After cleaning Geoff's room, I went out and planted the plants that Geoff seeded in April. He planted a million morning glories and Mexican sunflowers. Of the million quite a few grew up into viable plants and it was time to get things into the ground. I planted 12 morning glory plants up front on the fence, and eight on the side fence. I disturbed a spider's nest and had eighty million spiders spring up out of the ground and engulf my leg. The fact I didn't run screaming into the street amazes me. I brushed them all off and actually apologized to them for wrecking their house.
Something's wrong with me if I'm saying stuff like that ...
Anyway, then I cut the grass that is all growing up in the giant irises and lilies. Doug did a ton of weedwhacking and the yard looks spectacular. Where in April the ground was bare and dog-tracked and just about completely wrecked, we've got gorgeous grass. He did a tremendous job of keeping the dogs off the areas that needed healed, and the dogs are now lounging comfortably in the deep and happy green sea of yard.
I still have some grass to cut out front of the house in the irises up there, and will get to that as soon as I'm done here.
Now all we have to do is go buy the stone for our patio, and things will be so rocking and rolling. Yay!
Yesterday, I cleaned Geoff's room and did gardening instead of going into Boston to see Guster perform a free concert (with about five other bands going on before them) for the WBOS Earthfest event. I passed on it purposely, because the last free outdoor concert I went to (remember, Tess?!) turned out to be a near disaster. I don't like crowds. I don't like going in and staking out some turf and sitting there for HOURS waiting for my favorite band, only to have shitheads show up right when that band starts and STAND IN FRONT OF ME... and when asked to move they get nasty.

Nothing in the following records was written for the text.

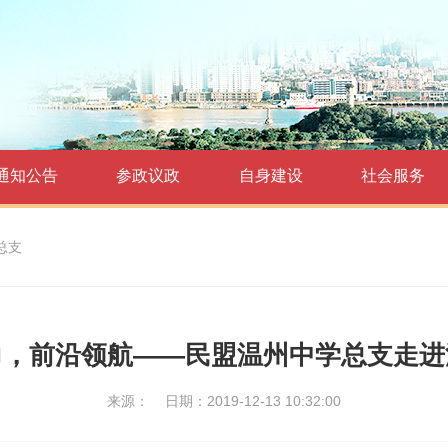
通知公告
参政议政
自身建设
社会服务
总支
力，前沿领航——民盟温州中学总支走进
来源：
日期：2019-12-13 10:32:00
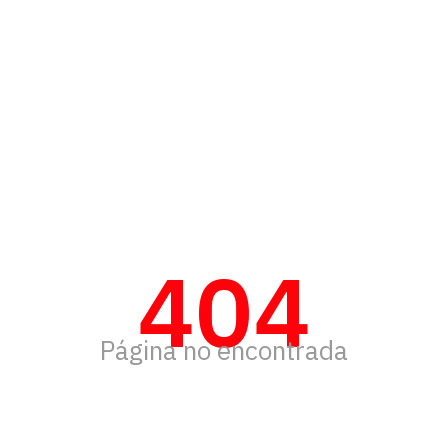
404
Página no encontrada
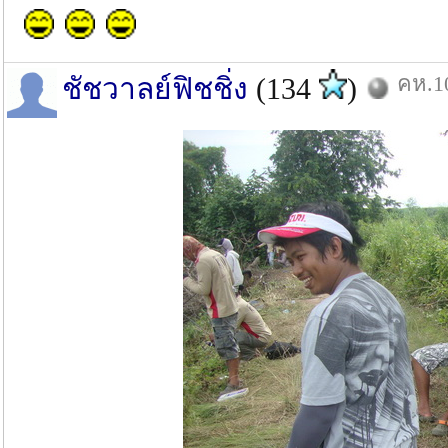
คห.10
ชัชวาลย์ฟิชชิ่ง
(134
)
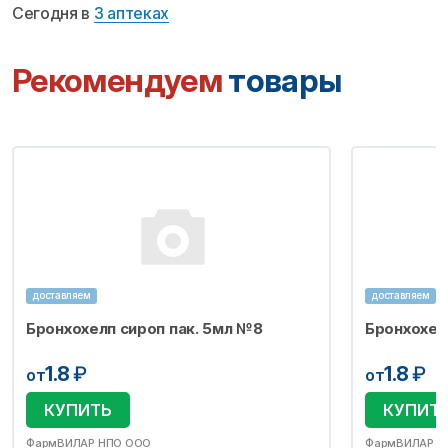
Сегодня в
3 аптеках
Рекомендуем
товары
доставляем
доставляем
Бронхохелп сироп пак. 5мл №8
Бронхохел
1.8
₽
1.8
₽
от
от
КУПИТЬ
КУПИТ
ФармВИЛАР НПО ООО
ФармВИЛАР Н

Tess can attest. I will never forget the woman grabbing her flabby ass cheeks and shaking them in my face when I told her that I wanted to see Bruce Cockburn and not her rump.
So I knew that the free live Gusters would bring in a humongous crowd. It was a gorgeous day which meant even MORE people would be there, and I just didn't want to deal.

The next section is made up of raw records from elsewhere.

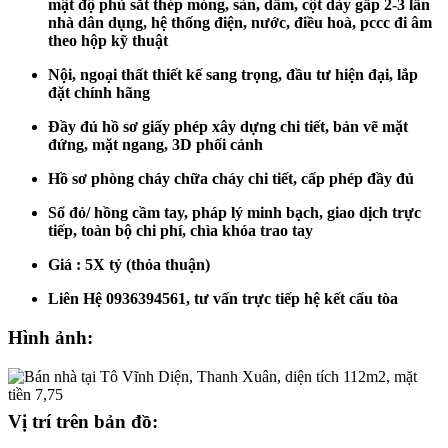
mật độ phủ sắt thép móng, sàn, dầm, cột dày gấp 2-3 lần
nhà dân dụng, hệ thống điện, nước, điều hoà, pccc đi âm
theo hộp kỹ thuật
Nội, ngoại thất thiết kế sang trọng, đầu tư hiện đại, lắp
đặt chính hãng
Đầy đủ hồ sơ giấy phép xây dựng chi tiết, bản vẽ mặt
đứng, mặt ngang, 3D phối cảnh
Hồ sơ phòng cháy chữa cháy chi tiết, cấp phép đầy đủ
Sổ đỏ/ hồng cầm tay, pháp lý minh bạch, giao dịch trực
tiếp, toàn bộ chi phí, chìa khóa trao tay
Giá : 5X tỷ (thỏa thuận)
Liên Hệ 0936394561, tư vấn trực tiếp hệ kết cấu tòa
Hình ảnh:
Vị trí trên bản đồ:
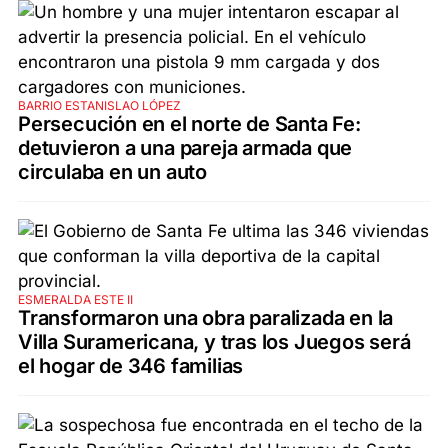
BARRIO ESTANISLAO LÓPEZ
Persecución en el norte de Santa Fe:
detuvieron a una pareja armada que
circulaba en un auto
ESMERALDA ESTE II
Transformaron una obra paralizada en la
Villa Suramericana, y tras los Juegos será
el hogar de 346 familias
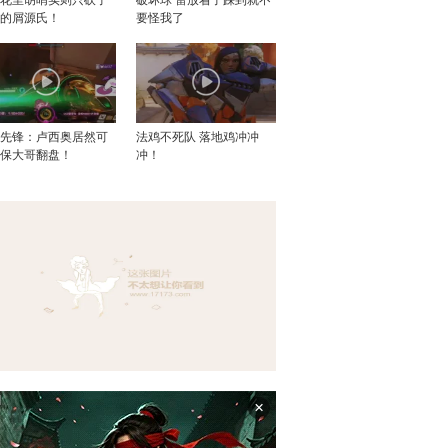
个的屑源氏！
要怪我了
望先锋：卢西奥居然可
法鸡不死队 落地鸡冲冲
死保大哥翻盘！
冲！
×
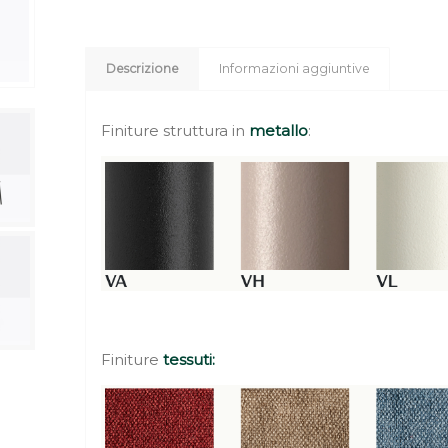
Descrizione
Informazioni aggiuntive
Finiture struttura in
metallo
:
Finiture
tessuti:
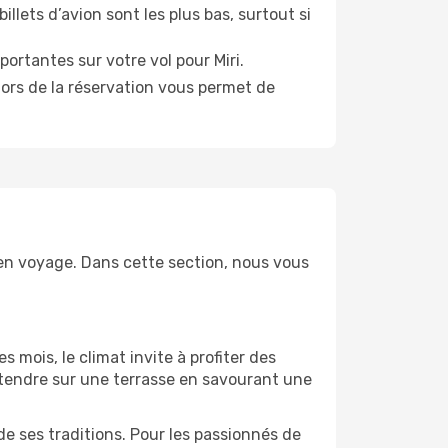
illets d’avion sont les plus bas, surtout si
ortantes sur votre vol pour Miri.
lors de la réservation vous permet de
e en voyage. Dans cette section, nous vous
s mois, le climat invite à profiter des
détendre sur une terrasse en savourant une
de ses traditions. Pour les passionnés de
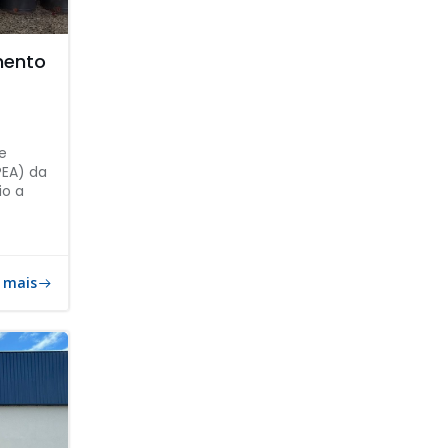
mento
e
PEA) da
io a
 mais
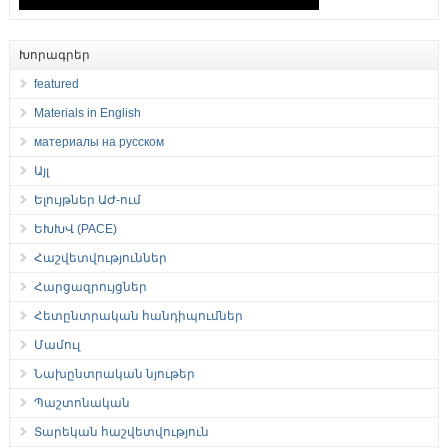
Խորագրեր
featured
Materials in English
материалы на русском
Այլ
Ելույթներ ԱԺ-ում
ԵԽԽՎ (PACE)
Հաշվետվություններ
Հարցազրույցներ
Հետընտրական հանդիպումներ
Մամուլ
Նախընտրական նյութեր
Պաշտոնական
Տարեկան հաշվետվություն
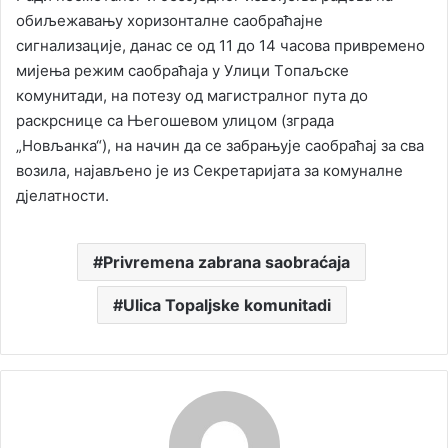
обиљежавању хоризонталне саобраћајне
сигнализације, данас се од 11 до 14 часова привремено
мијења режим саобраћаја у Улици Tопаљске
комунитади, на потезу од магистралног пута до
раскрснице са Његошевом улицом (зграда
„Новљанка“), на начин да се забрањује саобраћај за сва
возила, најављено је из Секретаријата за комуналне
дјелатности.
Privremena zabrana saobraćaja
Ulica Topaljske komunitadi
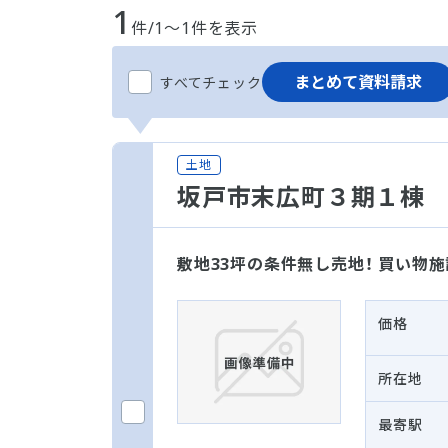
1
件/1～1件を表示
まとめて資料請求
すべてチェック
土地
坂戸市末広町３期１棟
敷地33坪の条件無し売地！ 買い物
価格
所在地
最寄駅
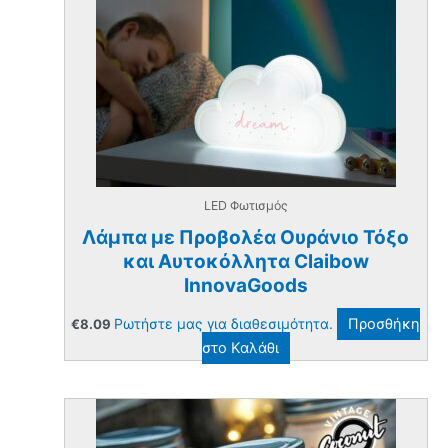
LED Φωτισμός
Λάμπα με Προβολέα Ουράνιο Τόξο
και Αυτοκόλλητα Claibow
InnovaGoods
Ρωτήστε μας για διαθεσιμότητα.
Προσθήκη
€
8.09
στο Καλάθι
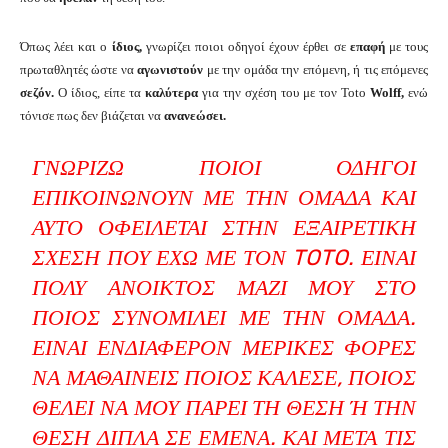
Όπως λέει και ο
ίδιος,
γνωρίζει ποιοι οδηγοί έχουν έρθει σε
επαφή
με τους
πρωταθλητές ώστε να
αγωνιστούν
με την ομάδα την επόμενη, ή τις επόμενες
σεζόν.
Ο ίδιος, είπε τα
καλύτερα
για την σχέση του με τον Toto
Wolff,
ενώ
τόνισε πως δεν βιάζεται να
ανανεώσει.
ΓΝΩΡΊΖΩ ΠΟΙΟΙ ΟΔΗΓΟΊ
ΕΠΙΚΟΙΝΩΝΟΎΝ ΜΕ ΤΗΝ ΟΜΆΔΑ ΚΑΙ
ΑΥΤΌ ΟΦΕΊΛΕΤΑΙ ΣΤΗΝ ΕΞΑΙΡΕΤΙΚΉ
ΣΧΈΣΗ ΠΟΥ ΈΧΩ ΜΕ ΤΟΝ TOTO. ΕΊΝΑΙ
ΠΟΛΎ ΑΝΟΙΚΤΌΣ ΜΑΖΊ ΜΟΥ ΣΤΟ
ΠΟΙΟΣ ΣΥΝΟΜΙΛΕΊ ΜΕ ΤΗΝ ΟΜΆΔΑ.
ΕΊΝΑΙ ΕΝΔΙΑΦΈΡΟΝ ΜΕΡΙΚΈΣ ΦΟΡΈΣ
ΝΑ ΜΑΘΑΊΝΕΙΣ ΠΟΙΟΣ ΚΆΛΕΣΕ, ΠΟΙΟΣ
ΘΈΛΕΙ ΝΑ ΜΟΥ ΠΆΡΕΙ ΤΗ ΘΈΣΗ Ή ΤΗΝ Θ
ΈΣΗ ΔΊΠΛΑ ΣΕ ΕΜΈΝΑ. ΚΑΙ ΜΕΤΆ ΤΙΣ Σ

Although my love for the gus is great... I love my sanity more. I got some phone love from Maryanna (thank you) during Captain, and Ken took video of a few of the songs that came out really good (except when people walked in front of his camera while he was taping). The sound was great, and the band looked awesome... I'm sure that had I gone down early enough and got right up front there, a good time would have been had... but I am glad I stayed home.

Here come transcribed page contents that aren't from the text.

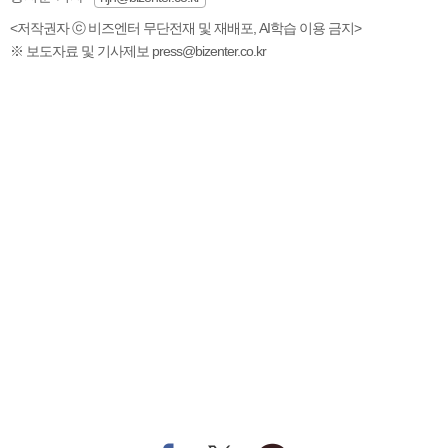
<저작권자 ⓒ 비즈엔터 무단전재 및 재배포, AI학습 이용 금지>
※ 보도자료 및 기사제보 press@bizenter.co.kr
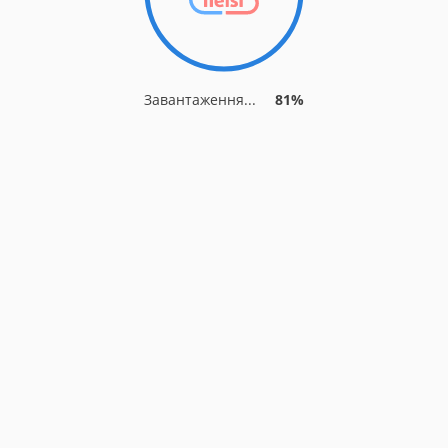
Завантаження...
81%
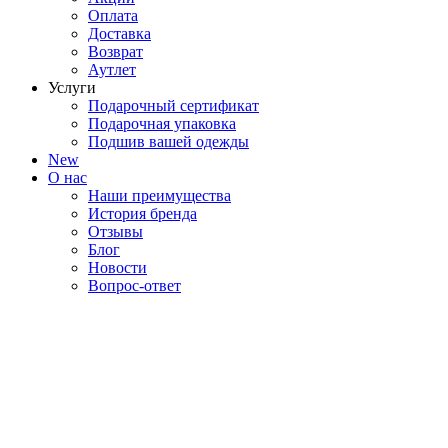
Оплата
Доставка
Возврат
Аутлет
Услуги
Подарочный сертификат
Подарочная упаковка
Подшив вашей одежды
New
О нас
Наши преимущества
История бренда
Отзывы
Блог
Новости
Вопрос-ответ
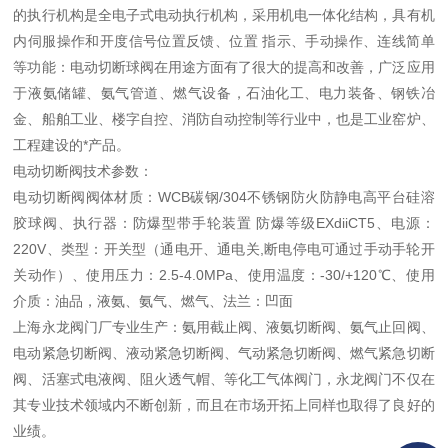
的执行机构是全电子式电动执行机构，采用机电一体化结构，具有机
内伺服操作和开度信号位置反馈、位置 指示、手动操作、连线简单
等功能：电动切断球阀在用途方面有了很大的提高和改善，广泛应用
于液氨储罐、氨气管道、燃气设备，石油化工、电力装备、钢铁冶
金、船舶工业、楼字自控、消防自动控制等行业中，也是工业窑炉、
工程建设的*产品。
电动切断阀技术参数：
电动切断阀阀体材质：WCB碳钢/304不锈钢防火防静电高平台硅溶
胶球阀、执行器：防爆型带手轮装置 防爆等级EXdiiCT5、电源：
220V、类型：开关型（通电开、通电关,断电停电可通过手动手轮开
关动作）、使用压力：2.5-4.0MPa、使用温度：-30/+120℃、使用
介质：油品，液氨、氨气、燃气、法兰：凹面
上海永龙阀门厂专业生产：氨用截止阀、液氨切断阀、氨气止回阀、
电动紧急切断阀、液动紧急切断阀、气动紧急切断阀、燃气紧急切断
阀、活塞式电液阀、阻火透气帽、等化工气体阀门，永龙阀门不仅在
其专业技术领域内不断创新，而且在市场开拓上同样也取得了良好的
业绩。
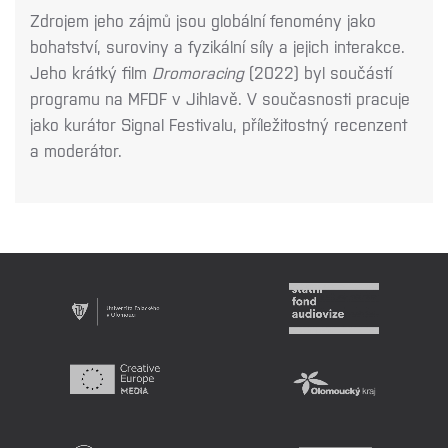
Zdrojem jeho zájmů jsou globální fenomény jako
bohatství, suroviny a fyzikální síly a jejich interakce.
Jeho krátký film
Dromoracing
(2022) byl součástí
programu na MFDF v Jihlavě. V současnosti pracuje
jako kurátor Signal Festivalu, příležitostný recenzent
a moderátor.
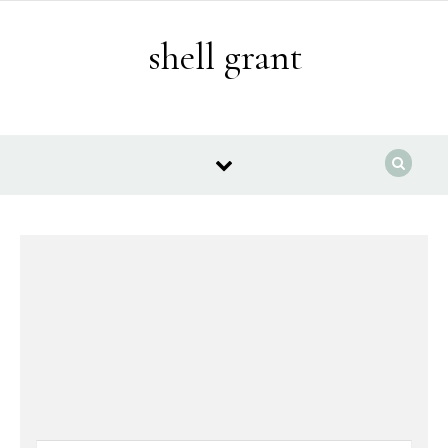
Skip to content
shell grant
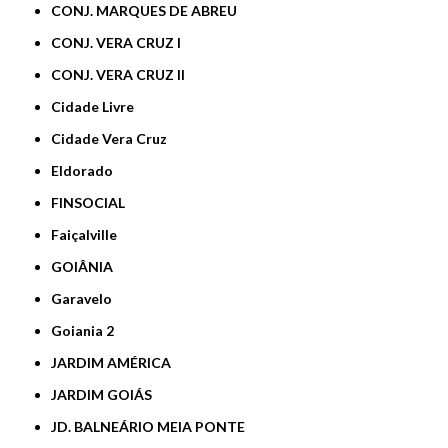
CONJ. MARQUES DE ABREU
CONJ. VERA CRUZ I
CONJ. VERA CRUZ II
Cidade Livre
Cidade Vera Cruz
Eldorado
FINSOCIAL
Faiçalville
GOIÂNIA
Garavelo
Goiania 2
JARDIM AMÉRICA
JARDIM GOIÁS
JD. BALNEÁRIO MEIA PONTE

If you'd like to see the roundup, Universal Hub actually has a nice collection of info and a link to one of Ken's videos. Go have a look. You know you want to.
Alright -- that grass in the irises isn't going to go away on its own. I'm outta here. Got lots to do today -- we're out of detergent so I need to go get some, and I want buffalo wings but there isn't any buffalo sauce or bleu cheese. So yeah. Lots to accomplish outside of this seat today.